Perkembangan pembahasan RUU Daerah Kepulauan sempat mengalami stagnasi akibat dinamika tarik-menarik kepentingan di DPR RI yang menghambat proses legislasi. Setelah melalui perjuangan panjang, masyarakat dari delapan provinsi kepulauan, kembali memperoleh harapan baru ketika dalam Rapat Paripurna DPR RI Ke-8 Masa Persidangan I Tahun Sidang 2024–2025 pada 19 September 2024, RUU Daerah Kepulauan usulan DPD RI resmi masuk dalam Program Legislasi Nasional (Prolegnas) Prioritas 2025 menempati urutan ke-41 dari 41 RUU yang ditetapkan. Meskipun demikian, perjuangan belum berakhir karena setelah satu tahun berjalan, pembahasan RUU tersebut belum menunjukkan perkembangan signifikan di DPR RI. Olehnya itu, diperlukan pengawalan ketat dan konsisten dari seluruh pemangku kepentingan agar RUU Daerah Kepulauan dapat segera ditindaklanjuti dan disahkan menjadi undang-undang
Pengakuan Maluku sebagai provinsi kepulauan diharapkan mampu membuka akses terhadap afirmasi anggaran sekaligus perhatian khusus pada pembangunan daerah sesuai karakteristik wilayah kepulauan.

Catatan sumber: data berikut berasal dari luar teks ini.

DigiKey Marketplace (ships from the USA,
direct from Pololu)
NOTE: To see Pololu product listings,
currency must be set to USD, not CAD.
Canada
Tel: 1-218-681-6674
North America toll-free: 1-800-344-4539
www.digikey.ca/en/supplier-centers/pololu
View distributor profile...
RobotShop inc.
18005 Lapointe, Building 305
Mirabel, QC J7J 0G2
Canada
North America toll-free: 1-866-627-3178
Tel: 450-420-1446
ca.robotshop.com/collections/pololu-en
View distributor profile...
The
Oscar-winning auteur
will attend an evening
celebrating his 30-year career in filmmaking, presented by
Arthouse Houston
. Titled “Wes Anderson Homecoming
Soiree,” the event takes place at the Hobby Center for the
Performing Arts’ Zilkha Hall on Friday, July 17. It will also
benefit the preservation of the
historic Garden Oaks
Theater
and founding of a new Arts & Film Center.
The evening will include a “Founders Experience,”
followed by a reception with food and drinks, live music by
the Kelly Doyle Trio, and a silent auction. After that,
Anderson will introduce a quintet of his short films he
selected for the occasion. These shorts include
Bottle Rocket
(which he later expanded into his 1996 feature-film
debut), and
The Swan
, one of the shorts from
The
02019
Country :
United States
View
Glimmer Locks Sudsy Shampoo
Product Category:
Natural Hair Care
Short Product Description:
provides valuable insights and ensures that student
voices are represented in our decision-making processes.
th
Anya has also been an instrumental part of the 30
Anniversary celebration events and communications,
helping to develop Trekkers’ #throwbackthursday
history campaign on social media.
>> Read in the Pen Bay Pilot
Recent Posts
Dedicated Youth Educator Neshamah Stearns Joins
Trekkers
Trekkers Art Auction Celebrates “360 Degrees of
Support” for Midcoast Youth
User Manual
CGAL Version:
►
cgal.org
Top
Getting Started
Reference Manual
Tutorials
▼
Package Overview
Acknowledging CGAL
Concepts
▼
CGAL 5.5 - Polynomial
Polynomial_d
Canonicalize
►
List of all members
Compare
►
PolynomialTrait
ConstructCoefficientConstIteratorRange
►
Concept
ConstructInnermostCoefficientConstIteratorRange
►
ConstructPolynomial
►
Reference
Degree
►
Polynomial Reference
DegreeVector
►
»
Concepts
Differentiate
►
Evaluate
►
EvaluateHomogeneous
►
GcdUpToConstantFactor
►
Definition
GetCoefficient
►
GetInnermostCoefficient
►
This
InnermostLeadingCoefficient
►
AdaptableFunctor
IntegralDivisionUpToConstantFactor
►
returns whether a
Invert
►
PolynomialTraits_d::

Upaya ini sejalan dengan amanat Pasal 25A Undang-Undang Dasar 1945 yang menegaskan bahwa Indonesia adalah negara kepulauan yang berciri nusantara. Menetapkan Maluku sebagai provinsi kepulauan, berarti pemerintah Indonesia tidak hanya melaksanakan amanat konstitusi, tetapi juga meneguhkan kembali jati diri sebagai bangsa maritim.
Penutup
Sejarah Perang Punisia memberikan arti bahwa ketika sebuah negara maritim mengabaikan identitas maritimnya maka akan kehilangan kekuatan strategis yang menopang kejayaannya.
Indonesia harus meneguhkan jati dirinya sebagai bangsa maritim. Laut merupakan halaman depan sekaligus pemersatu seluruh pulau di nusantara, serta menjadi benteng pertahanan negara.
Perjuangan Maluku untuk memperoleh pengakuan sebagai provinsi kepulauan menjadi bagian integral dari upaya mendorong Indonesia menegaskan kembali visi maritimnya. Pemerintah pusat dan wakil rakyat di DPR RI seyogianya menjadikan perjuangan tersebut sebagai momentum untuk memastikan bahwa bangsa ini tidak mengulang kesalahan sejarah Kartago. Hanya dengan merangkul kembali jati diri maritimnya, Indonesia dapat meneguhkan posisinya sebagai negara yang kuat dan berdaulat, sebab di lautlah sesungguhnya letak kejayaan bangsa.